▶ **Brief**: Among the lines of the data, copy those that hold "waveform".

------------------------------

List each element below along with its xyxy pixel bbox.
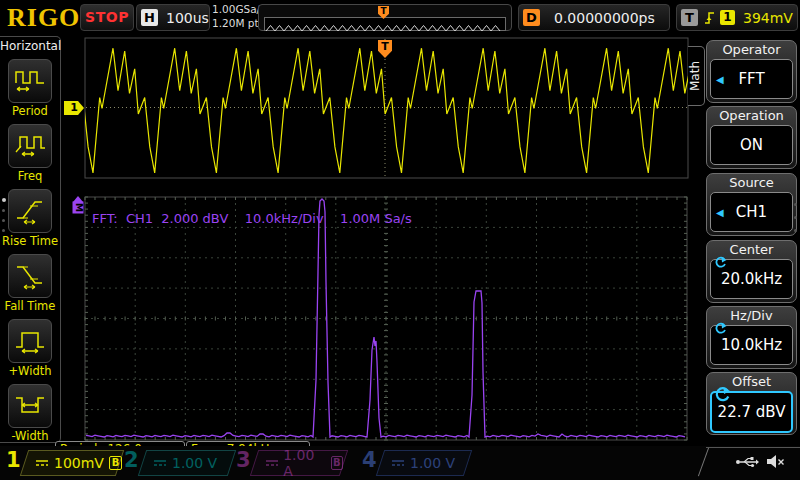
ch2-scale: 1.00 V <box>172 455 217 471</box>
menu-item-operation[interactable]: Operation ON <box>706 106 797 169</box>
menu-item-plus-width[interactable]: +Width <box>0 319 60 378</box>
ch3-scale: 1.00 A <box>283 447 326 479</box>
ch2-status-cell[interactable]: 1.00 V <box>138 450 236 476</box>
menu-item-minus-width[interactable]: -Width <box>0 384 60 443</box>
waveform-preview-strip[interactable]: T <box>258 4 512 31</box>
delay-value: 0.00000000ps <box>554 10 655 26</box>
menu-item-value: 20.0kHz <box>721 270 782 288</box>
menu-item-fall-time[interactable]: Fall Time <box>0 254 60 313</box>
freq-icon <box>14 132 46 160</box>
knob-icon <box>714 256 727 269</box>
menu-item-label: +Width <box>0 364 60 378</box>
t-badge: T <box>681 9 698 26</box>
dc-coupling-icon <box>391 458 405 468</box>
menu-item-label: Freq <box>0 169 60 183</box>
menu-item-label: Rise Time <box>0 234 60 248</box>
menu-item-center[interactable]: Center 20.0kHz <box>706 240 797 303</box>
menu-item-label: Operation <box>707 107 796 124</box>
delay-box: D 0.00000000ps <box>518 4 670 31</box>
submenu-arrow-icon: ◀ <box>716 207 724 218</box>
math-trace-marker[interactable]: M <box>71 196 85 213</box>
ch3-number: 3 <box>236 448 251 472</box>
preview-window <box>264 17 506 31</box>
d-badge: D <box>523 9 540 26</box>
menu-item-label: Source <box>707 174 796 191</box>
menu-item-label: Fall Time <box>0 299 60 313</box>
bw-limit-icon: B <box>109 456 122 470</box>
left-menu-panel: Horizontal Period Freq Rise Time <box>0 36 61 443</box>
ch4-scale: 1.00 V <box>410 455 455 471</box>
dc-coupling-icon <box>35 458 49 468</box>
menu-item-value: CH1 <box>736 203 767 221</box>
menu-item-value: ON <box>740 136 763 154</box>
channel-status-bar: 1 100mV B 2 1.00 V 3 <box>0 446 800 480</box>
minus-width-icon <box>14 392 46 420</box>
submenu-arrow-icon: ◀ <box>716 74 724 85</box>
status-separator <box>698 448 709 477</box>
fft-settings-readout: FFT: CH1 2.000 dBV 10.0kHz/Div 1.00M Sa/… <box>92 211 412 226</box>
oscilloscope-screen: RIGOL STOP H 100us 1.00GSa/s 1.20M pts T… <box>0 0 800 480</box>
trigger-source-badge: 1 <box>720 10 735 25</box>
trigger-box: T 1 394mV <box>676 4 798 31</box>
menu-item-hz-div[interactable]: Hz/Div 10.0kHz <box>706 306 797 369</box>
ch1-number: 1 <box>6 448 21 472</box>
dc-coupling-icon <box>153 458 167 468</box>
period-icon <box>14 67 46 95</box>
menu-item-operator[interactable]: Operator ◀ FFT <box>706 40 797 103</box>
ch2-number: 2 <box>124 448 139 472</box>
rise-time-icon <box>14 197 46 225</box>
menu-item-label: -Width <box>0 429 60 443</box>
menu-item-period[interactable]: Period <box>0 59 60 118</box>
menu-item-offset[interactable]: Offset 22.7 dBV <box>706 372 797 435</box>
ch4-number: 4 <box>362 448 377 472</box>
speaker-muted-icon <box>766 454 786 469</box>
dc-coupling-icon <box>265 458 278 468</box>
left-menu-page-dots <box>2 198 6 232</box>
fall-time-icon <box>14 262 46 290</box>
timebase-value: 100us <box>166 10 209 26</box>
plus-width-icon <box>14 327 46 355</box>
menu-item-label: Period <box>0 104 60 118</box>
ch1-scale: 100mV <box>54 455 104 471</box>
preview-waveform <box>265 23 503 33</box>
rising-edge-icon <box>703 9 716 26</box>
status-separator-top <box>706 447 800 448</box>
math-menu-tab[interactable]: Math <box>688 46 705 106</box>
graticule-layer <box>0 0 800 480</box>
run-state-indicator[interactable]: STOP <box>80 4 134 31</box>
knob-icon <box>714 386 731 403</box>
menu-item-rise-time[interactable]: Rise Time <box>0 189 60 248</box>
bw-limit-icon: B <box>331 456 343 470</box>
trigger-level: 394mV <box>743 10 793 26</box>
ch3-status-cell[interactable]: 1.00 A B <box>250 450 348 476</box>
right-menu-page-dots <box>794 203 797 232</box>
ch1-ground-marker[interactable]: 1 <box>64 101 84 115</box>
waveform-layer <box>0 0 800 480</box>
menu-item-source[interactable]: Source ◀ CH1 <box>706 173 797 236</box>
menu-item-freq[interactable]: Freq <box>0 124 60 183</box>
usb-icon <box>735 455 759 469</box>
menu-item-value: 22.7 dBV <box>718 403 786 421</box>
trigger-position-flag[interactable]: T <box>378 40 392 58</box>
menu-item-label: Operator <box>707 41 796 58</box>
knob-icon <box>714 322 727 335</box>
left-menu-title: Horizontal <box>0 39 60 53</box>
menu-item-value: 10.0kHz <box>721 336 782 354</box>
horizontal-timebase-box[interactable]: H 100us <box>136 4 210 31</box>
menu-item-value: FFT <box>738 70 764 88</box>
ch4-status-cell[interactable]: 1.00 V <box>376 450 472 476</box>
top-bar: RIGOL STOP H 100us 1.00GSa/s 1.20M pts T… <box>0 0 800 34</box>
ch1-status-cell[interactable]: 100mV B <box>20 450 124 476</box>
h-badge: H <box>141 9 158 26</box>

------------------------------

▶ **Output for this exercise**:
waveform-preview-strip[interactable]: T <box>258 4 512 31</box>
preview-waveform <box>265 23 503 33</box>
waveform-layer <box>0 0 800 480</box>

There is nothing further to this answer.